Detectan redes de reclutamiento por parte de Rusia en distintos países de África, donde se estarían ofreciendo supuestas oportunidades laborales que terminarían vinculando a jóvenes con la guerra en Ucrania.
De acuerdo con reportes recopilados por medios internacionales, miles de jóvenes africanos habrían sido contactados mediante anuncios de empleo que prometen salarios elevados y trabajos en el extranjero. Sin embargo, una vez aceptadas las ofertas, algunos de ellos habrían sido trasladados a zonas de combate bajo condiciones distintas a las prometidas inicialmente.
Las ofertas de trabajo circulan principalmente en redes sociales y aplicaciones de mensajería como WhatsApp o Telegram, a través de empresas que no siempre están claramente identificadas o que operarían como intermediarias sin vínculos formales con el gobierno ruso. En algunos casos, los contratos estarían redactados en idioma ruso, lo que dificulta su comprensión para los reclutados.
El continente africano habría sido elegido, según análisis citados por organismos internacionales, debido a su alta población juvenil y a condiciones económicas que facilitan la búsqueda de empleo en el extranjero. En este contexto, distintos reportes señalan que países como Kenia, Zambia, Tanzania, Sudáfrica, Nigeria, Ghana, Togo, Botsuana y Mali habrían registrado casos relacionados con estas ofertas laborales.
Familias y sobrevivientes entrevistados por medios internacionales han descrito un patrón similar: promesas de empleos como guardias de seguridad o trabajadores generales, seguidas de presiones para firmar contratos de carácter militar una vez que los aspirantes llegan a territorio extranjero.

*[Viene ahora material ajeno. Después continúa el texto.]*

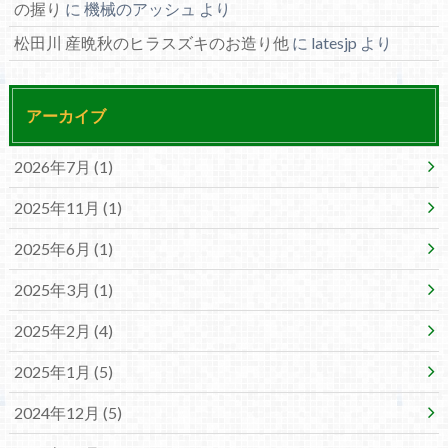
の握り
に
機械のアッシュ
より
松田川 産晩秋のヒラスズキのお造り他
に
latesjp
より
アーカイブ
2026年7月 (1)
2025年11月 (1)
2025年6月 (1)
2025年3月 (1)
2025年2月 (4)
2025年1月 (5)
2024年12月 (5)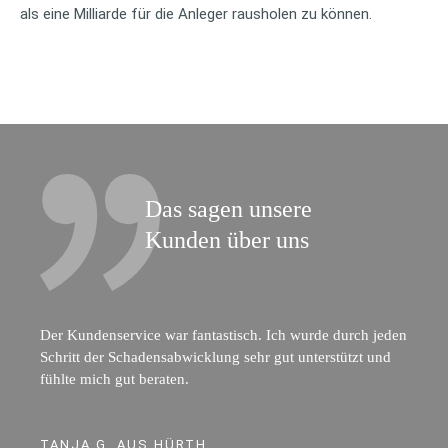
als eine Milliarde für die Anleger rausholen zu können.
Das sagen unsere
Kunden über uns
Der Kundenservice war fantastisch. Ich wurde durch jeden
Schritt der Schadensabwicklung sehr gut unterstützt und
fühlte mich gut beraten.
TANJA G. AUS HÜRTH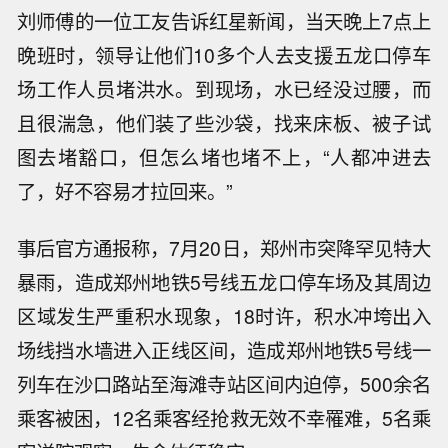
刘师傅的一位工友告诉红星新闻，当天晚上7点上
晚班时，领导让他们10多个人去支援五龙口停车
场工作人员堵洪水。到现场，水已经没过腰，而
且很湍急，他们装了些沙袋，找来床板、被子试
图去堵豁口，但怎么堵也堵不上，“人都冲进去
了，好不容易才拉回来。”
事后官方通报称，7月20日，郑州市突降罕见特大
暴雨，造成郑州地铁5号线五龙口停车场及其周边
区域发生严重积水现象，18时许，积水冲垮出入
场线挡水墙进入正线区间，造成郑州地铁5号线一
列车在沙口路站至海滩寺站区间内迫停，500余名
乘客被困，12名乘客经抢救无效不幸罹难，5名乘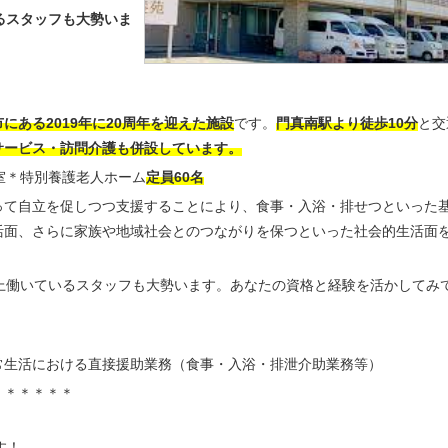
るスタッフも大勢いま
にある2019年に20周年を迎えた施設
です。
門真南駅より徒歩10分
と交
サービス・訪問介護も併設しています。
6室＊特別養護老人ホーム
定員60名
って自立を促しつつ支援することにより、食事・入浴・排せつといった
活面、さらに家族や地域社会とのつながりを保つといった社会的生活面
上働いているスタッフも大勢います。あなたの資格と経験を活かしてみ
常生活における直接援助業務（食事・入浴・排泄介助業務等）
＊＊＊＊＊＊
す！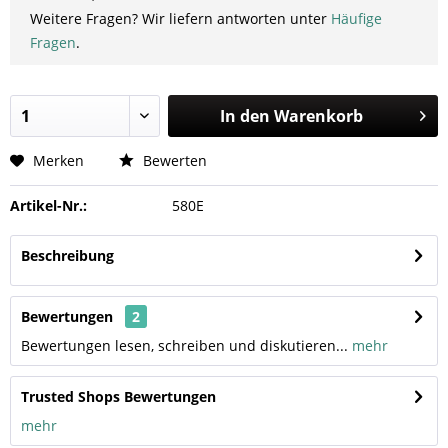
Weitere Fragen? Wir liefern antworten unter
Häufige
Fragen
.
In den
Warenkorb
Merken
Bewerten
Artikel-Nr.:
580E
Beschreibung
Bewertungen
2
Bewertungen lesen, schreiben und diskutieren...
mehr
Trusted Shops Bewertungen
mehr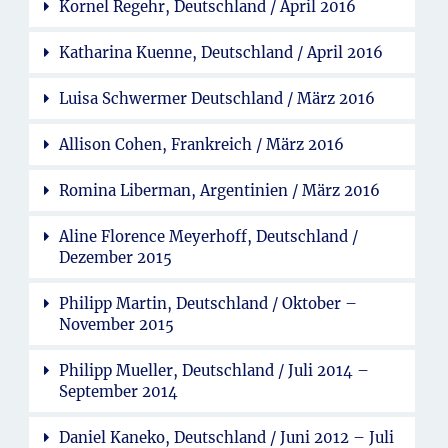
Kornel Regehr, Deutschland / April 2016
Katharina Kuenne, Deutschland / April 2016
Luisa Schwermer Deutschland / März 2016
Allison Cohen, Frankreich / März 2016
Romina Liberman, Argentinien / März 2016
Aline Florence Meyerhoff, Deutschland /
Dezember 2015
Philipp Martin, Deutschland / Oktober –
November 2015
Philipp Mueller, Deutschland / Juli 2014 –
September 2014
Daniel Kaneko, Deutschland / Juni 2012 – Juli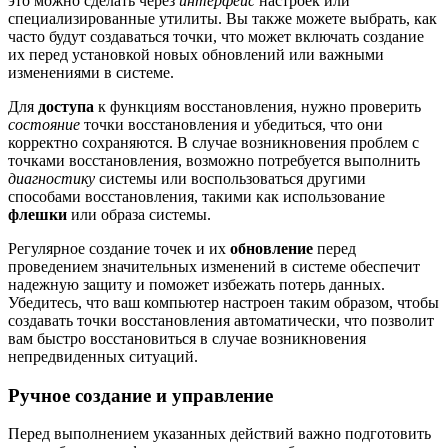
это можно сделать через
интерфейс
настроек или
специализированные утилиты. Вы также можете выбрать, как
часто будут создаваться точки, что может включать создание
их перед установкой новых обновлений или важными
изменениями в системе.
Для
доступа
к функциям восстановления, нужно проверить
состояние
точки восстановления и убедиться, что они
корректно сохраняются. В случае возникновения проблем с
точками восстановления, возможно потребуется выполнить
диагностику
системы или воспользоваться другими
способами восстановления, такими как использование
флешки
или образа системы.
Регулярное создание точек и их
обновление
перед
проведением значительных изменений в системе обеспечит
надежную защиту и поможет избежать потерь данных.
Убедитесь, что ваш компьютер настроен таким образом, чтобы
создавать точки восстановления автоматически, что позволит
вам быстро восстановиться в случае возникновения
непредвиденных ситуаций.
Ручное создание и управление
Перед выполнением указанных действий важно подготовить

Posteriormente, algunos habrían sido enviados a frentes de combate.
El diario The New York Times documentó testimonios de sobrevivientes que aseguran haber sido forzados a participar en operaciones militares en Ucrania. Uno de ellos relató haber sido golpeado por soldados y obligado a permanecer en el frente hasta que logró escapar junto con otro combatiente.
El mismo medio estima que podrían ser miles los africanos involucrados en este tipo de esquemas, aunque solo un número reducido ha logrado regresar o ser localizado tras su participación en el conflicto. También se han registrado reportes de gobiernos africanos que confirman la muerte de algunos de sus ciudadanos en la guerra.
Por su parte, autoridades rusas han rechazado las acusaciones de reclutamiento forzado. En declaraciones previas, el ministro de Asuntos Exteriores de Rusia, Serguéi Lavrov, ha señalado que existen ciudadanos extranjeros participando en el conflicto, pero que su incorporación no sería bajo coerción.